Traditional Medicare provides you coverage from doctors and hospitals throughout the U.S. But, you could have significant out-of-pocket costs–deductibles and coinsurance–if you need a lot of care. You should protect yourself from these costs and fill gaps in Medicare in one of three ways: Medicaid (including Medicare Savings Programs administered through Medicaid), retiree coverage, if it’s available to you or, if not, a Medicare supplemental insurance “Medigap” plan that you buy in the individual market.
- Enrollment: You should sign up for a Medigap plan through a private insurer at the same time you enroll in traditional Medicare so that you are fully covered for medical and hospital care. (Your local area agency on aging, www.eldercare.gov, can provide you with a list of Medigap insurers in your state.) If you wait to buy Medigap insurance, you might not be eligible to get it right away.

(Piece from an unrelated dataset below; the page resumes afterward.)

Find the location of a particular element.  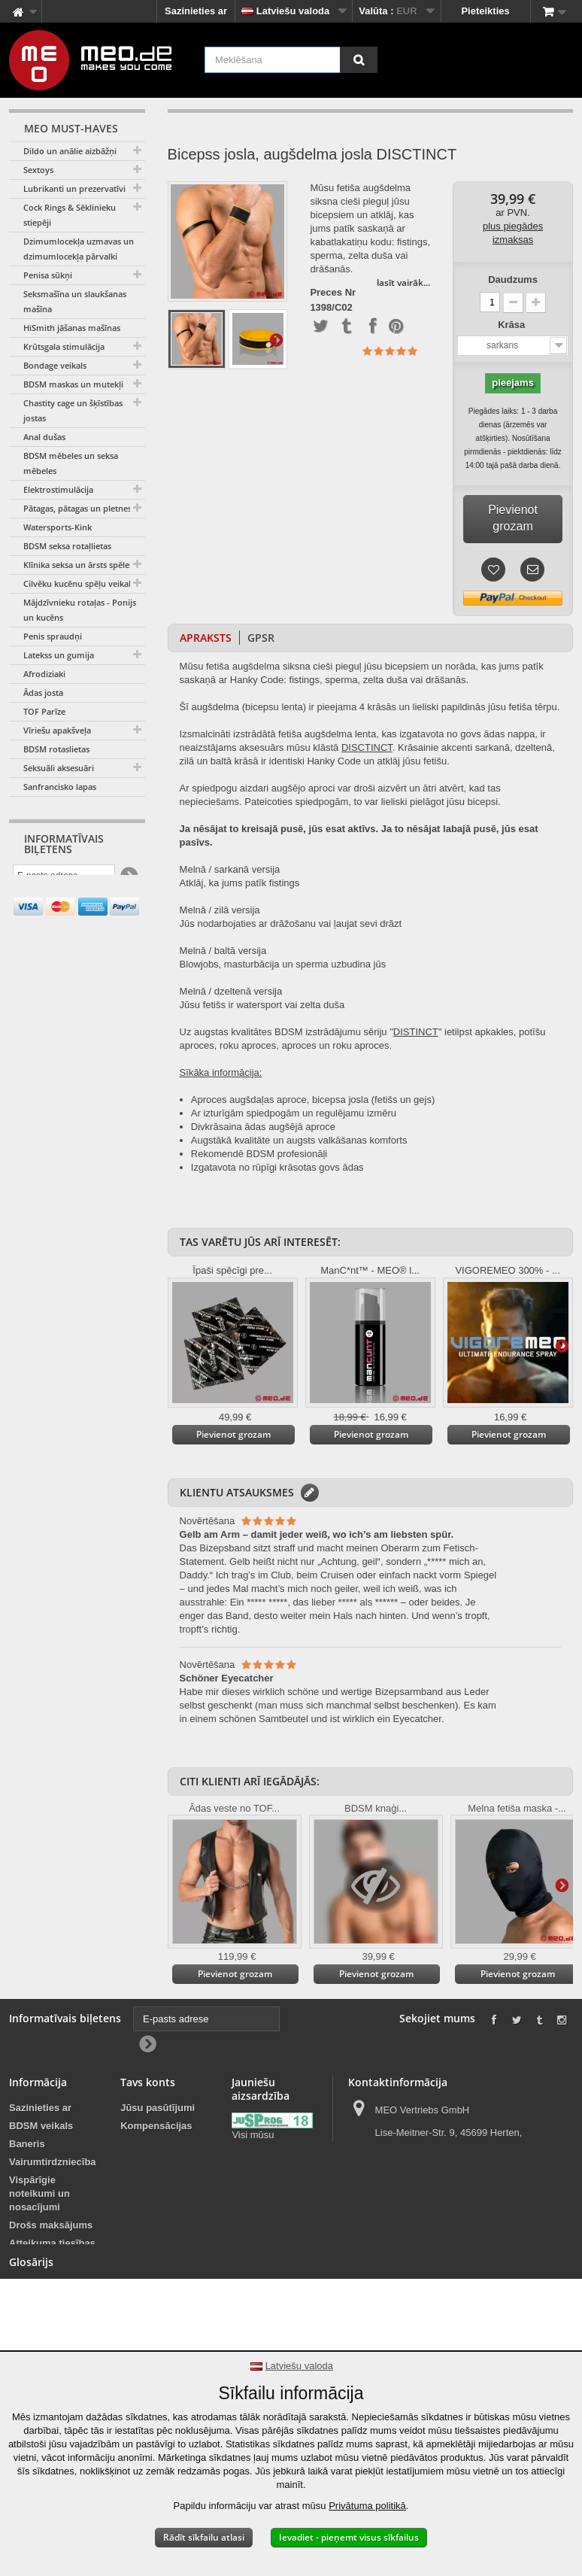

GPSR is located at coordinates (260, 637).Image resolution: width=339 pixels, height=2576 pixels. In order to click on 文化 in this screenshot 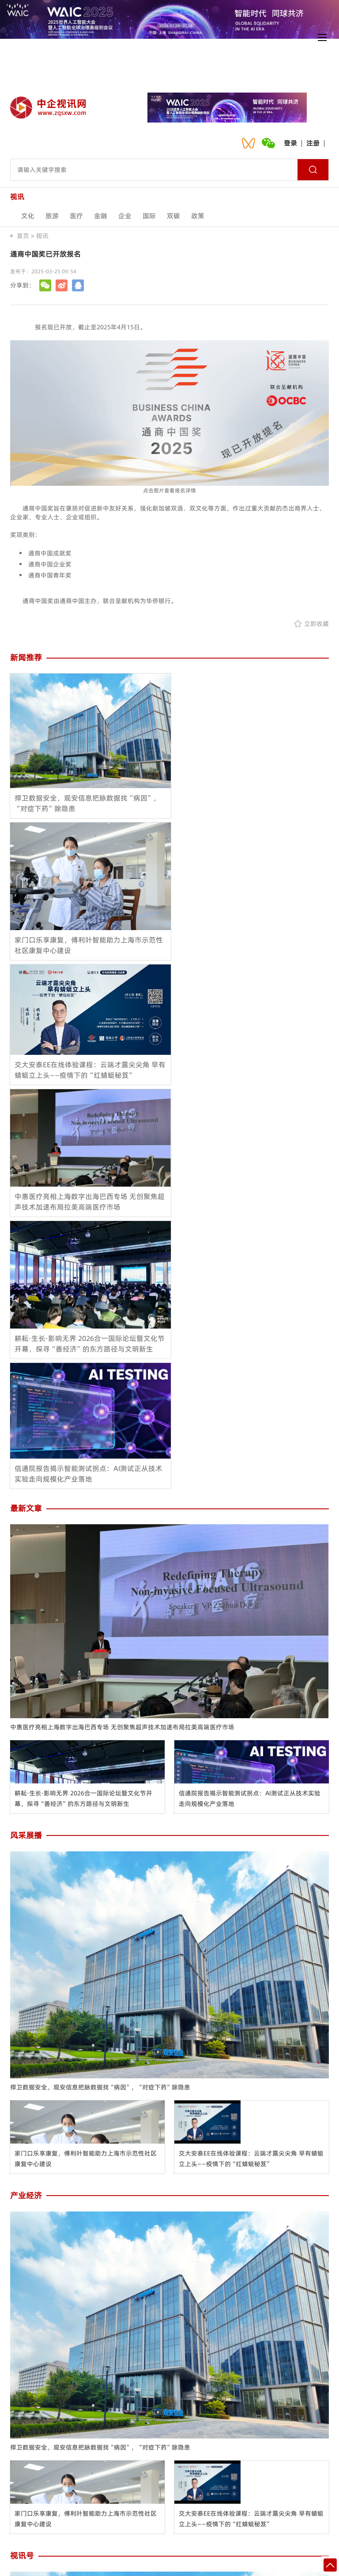, I will do `click(27, 215)`.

If you are in a Medicare Advantage plan, Medigap is of no use and you should not have it.
- Choice: You have a choice of many different Medigap plans lettered A through N. Every plan covers basic gaps in traditional Medicare coverage, including gaps in medical and hospital coverage and 365 days of additional hospital coverage. Plan A is the most stripped down of the plans. Other plans fill additional gaps. Most people do well buying Plan C, which covers all your basic needs. Plan F is also popular and covers a little more.
- Standardization: With Medigap coverage, the gaps filled by plans A, B, C, D, F, G, K, L, M, N, will be the same no matter which insurer you buy the coverage from. (Of note, these lettered plans are different from Medicare Parts A, B, C and D.) These plans can be compared on price alone.
- Premiums: Premiums can be based on the age at which you buy the policy (issue-age rated), your current age (attained age-rated) or the cost of providing the coverage to everyone in your area (community-rated). Community-rated premiums will be the same for everyone in your area no matter what age you buy the policy. Keep in mind that the lowest priced policy today might not be the lowest priced policy over time.